Research shows that the carbon embedded in existing fossil fuel production will take us far beyond safe climate limits. Thus, not only are new exploration and new production incompatible with limiting global warming to well below 2ºC (and as close to 1.5ºC as possible), but many existing projects will need to be phased-out faster than their natural decline. Simply put: there is no more room for new fossil fuel infrastructure and therefore no case for ongoing investment.
“Along with policy changes such as the elimination of fossil fuel subsidies, a massive increase in financing for renewable energy solutions is needed if we are going to see a rapid decline in carbon emissions by 2025,” added Neva Rockefeller Goodwin Co-Director, Global Development And Environment Institute, Tufts University.
Ongoing investments in fossil fuels aren’t just bad for the environment, they are bad for the economy, as well. Earlier this year the IEA estimated that thanks to the implementation of more climate policies, and the uptake of renewable energy, a total of US$1 trillion spent on oil assets and US$300bn in natural gas assets could be wasted.
These so called ‘stranded assets’ and other financial risks from climate change are one reason why many smart investors are already ditching their coal, oil and gas stocks. The fossil fuel divestment movement, which started on a few college campuses, now includes funds representing over US$5.57 trillion in assets.
Tim Jackson Professor, University of Surrey, UK stated: “If our leaders remain hesitant to put their full support behind green investments, despite it making economic sense, I would like to remind them that they have enormous public support. It’s time to stop wasting public money on dirty fossil fuels and invest it instead in a sustainable future.”
Divestment erodes public acceptance for fossil fuels, as well as reducing the financial resources which are behind this global environmental crisis. In a recent coup for the divestment cause, last month the Norwegian Sovereign Wealth Fund, a fortune built on oil drilling, announced they were looking at ditching their oil and gas stocks.
However the transition is made, it needs to be mindful of the global economic impacts. Money in one part of the world is often linked to infrastructure projects being built elsewhere. As such it is important to ensure that the money that is no longer going to the dirty fossil fuel industry is also being used to support renewable energy solutions in the global south.

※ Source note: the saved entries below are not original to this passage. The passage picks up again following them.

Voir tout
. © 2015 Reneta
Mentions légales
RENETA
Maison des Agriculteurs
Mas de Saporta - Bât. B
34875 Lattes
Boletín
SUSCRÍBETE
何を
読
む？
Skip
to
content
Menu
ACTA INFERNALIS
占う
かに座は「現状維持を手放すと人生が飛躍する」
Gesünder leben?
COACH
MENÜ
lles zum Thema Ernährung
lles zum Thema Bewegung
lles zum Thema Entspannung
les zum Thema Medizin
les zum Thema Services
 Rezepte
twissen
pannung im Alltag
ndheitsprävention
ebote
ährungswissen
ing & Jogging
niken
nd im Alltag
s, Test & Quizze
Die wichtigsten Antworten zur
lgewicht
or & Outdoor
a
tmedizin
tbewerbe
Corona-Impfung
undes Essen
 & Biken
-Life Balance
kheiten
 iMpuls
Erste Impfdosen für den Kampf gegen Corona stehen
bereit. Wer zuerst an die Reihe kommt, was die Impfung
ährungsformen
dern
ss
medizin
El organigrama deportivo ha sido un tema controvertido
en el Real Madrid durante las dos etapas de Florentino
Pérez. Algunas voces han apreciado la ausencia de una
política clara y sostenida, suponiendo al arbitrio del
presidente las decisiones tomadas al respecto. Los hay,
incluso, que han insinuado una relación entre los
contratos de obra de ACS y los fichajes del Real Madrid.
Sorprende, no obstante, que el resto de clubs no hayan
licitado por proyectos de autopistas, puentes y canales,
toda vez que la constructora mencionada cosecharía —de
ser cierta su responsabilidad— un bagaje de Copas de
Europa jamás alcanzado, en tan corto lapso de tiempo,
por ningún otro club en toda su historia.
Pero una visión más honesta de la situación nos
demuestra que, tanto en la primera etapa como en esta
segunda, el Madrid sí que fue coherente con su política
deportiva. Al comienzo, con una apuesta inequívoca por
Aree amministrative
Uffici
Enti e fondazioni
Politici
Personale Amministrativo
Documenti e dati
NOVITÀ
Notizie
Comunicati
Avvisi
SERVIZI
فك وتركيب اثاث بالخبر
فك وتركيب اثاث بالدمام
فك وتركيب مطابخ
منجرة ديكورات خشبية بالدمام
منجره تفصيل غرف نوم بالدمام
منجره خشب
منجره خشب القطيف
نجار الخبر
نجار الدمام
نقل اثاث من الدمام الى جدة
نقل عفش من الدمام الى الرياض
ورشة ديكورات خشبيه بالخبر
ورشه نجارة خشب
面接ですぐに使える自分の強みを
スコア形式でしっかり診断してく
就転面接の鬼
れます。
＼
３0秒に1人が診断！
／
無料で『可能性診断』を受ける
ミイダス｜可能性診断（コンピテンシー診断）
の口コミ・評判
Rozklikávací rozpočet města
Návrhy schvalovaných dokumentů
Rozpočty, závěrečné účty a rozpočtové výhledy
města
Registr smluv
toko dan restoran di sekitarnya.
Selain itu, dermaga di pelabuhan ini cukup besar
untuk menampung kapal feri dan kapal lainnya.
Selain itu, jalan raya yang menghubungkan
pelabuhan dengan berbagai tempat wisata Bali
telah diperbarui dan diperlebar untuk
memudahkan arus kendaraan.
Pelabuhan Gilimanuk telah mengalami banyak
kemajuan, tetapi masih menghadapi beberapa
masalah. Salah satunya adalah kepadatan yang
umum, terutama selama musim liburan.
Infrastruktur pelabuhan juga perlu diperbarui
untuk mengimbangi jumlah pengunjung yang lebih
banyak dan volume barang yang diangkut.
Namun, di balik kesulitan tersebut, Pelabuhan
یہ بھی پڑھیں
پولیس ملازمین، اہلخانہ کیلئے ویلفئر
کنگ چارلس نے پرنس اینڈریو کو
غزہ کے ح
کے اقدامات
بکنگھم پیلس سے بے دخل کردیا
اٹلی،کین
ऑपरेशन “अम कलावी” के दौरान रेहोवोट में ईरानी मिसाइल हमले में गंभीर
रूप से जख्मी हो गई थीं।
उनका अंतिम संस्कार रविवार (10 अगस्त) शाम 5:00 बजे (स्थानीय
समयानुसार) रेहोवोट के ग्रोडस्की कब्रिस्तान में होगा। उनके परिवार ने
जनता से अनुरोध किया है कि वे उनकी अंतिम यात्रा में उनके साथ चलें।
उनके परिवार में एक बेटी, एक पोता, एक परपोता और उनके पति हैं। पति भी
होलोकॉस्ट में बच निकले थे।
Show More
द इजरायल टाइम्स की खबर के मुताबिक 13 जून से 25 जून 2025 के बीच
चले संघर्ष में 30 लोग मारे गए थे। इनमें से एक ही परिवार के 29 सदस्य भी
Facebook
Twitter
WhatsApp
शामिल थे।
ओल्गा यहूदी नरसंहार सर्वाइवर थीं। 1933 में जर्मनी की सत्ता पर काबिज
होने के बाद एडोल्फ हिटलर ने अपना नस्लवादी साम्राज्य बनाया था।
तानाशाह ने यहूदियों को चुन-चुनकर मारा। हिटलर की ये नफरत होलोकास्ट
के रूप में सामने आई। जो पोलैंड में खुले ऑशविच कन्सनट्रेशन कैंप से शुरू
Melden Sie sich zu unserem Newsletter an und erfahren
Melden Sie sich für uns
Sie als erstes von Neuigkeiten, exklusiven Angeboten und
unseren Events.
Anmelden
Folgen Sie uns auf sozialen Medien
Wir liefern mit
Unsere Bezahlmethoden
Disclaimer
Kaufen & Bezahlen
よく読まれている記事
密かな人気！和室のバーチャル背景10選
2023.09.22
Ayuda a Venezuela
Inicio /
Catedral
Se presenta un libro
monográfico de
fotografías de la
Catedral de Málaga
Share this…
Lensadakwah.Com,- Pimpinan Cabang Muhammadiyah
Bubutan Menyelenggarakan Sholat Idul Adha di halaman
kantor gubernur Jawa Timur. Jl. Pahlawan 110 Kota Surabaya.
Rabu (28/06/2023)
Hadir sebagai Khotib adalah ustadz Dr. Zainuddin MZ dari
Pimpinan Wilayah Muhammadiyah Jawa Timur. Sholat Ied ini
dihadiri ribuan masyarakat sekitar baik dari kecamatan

“We need to ensure that this divestment is a powerful act of solidarity and justice for the world’s most vulnerable people, a defense of nature and our planet. Our future is in reinvestment that supports the communities most impacted by climate change and the dirty energy based economy. That’s the best way to ensure a brighter future for both people and planet,” added Dr. Simplice Asongu Lead Research Economist, African Governance and Development Institute.
The economic community is optimistic that 2018 will be about accelerating the transition away from fossil fuels to 100% renewable energy for all. This November, the International Energy Agency in its latest World Energy Outlook, estimated that renewables will capture two-thirds of global investment in power plants to 2040.
In the developing world, countries are finding that renewables are a faster, cheaper and more sustainable way to bring energy access to millions of people for the first time. The end of fossil fuels is happening; achieving 100% renewable energy for all is inevitable.
“The global transition from fossil fuels to renewables will be one of the greatest economic opportunities in human history, but it won’t happen quickly enough to save our climate if we slow things down by continuing to invest in fossil fuels,” concluded Prof. Robert Costanza,VC’s Chair in Public Policy | Crawford School of Public Policy | The Australian National University.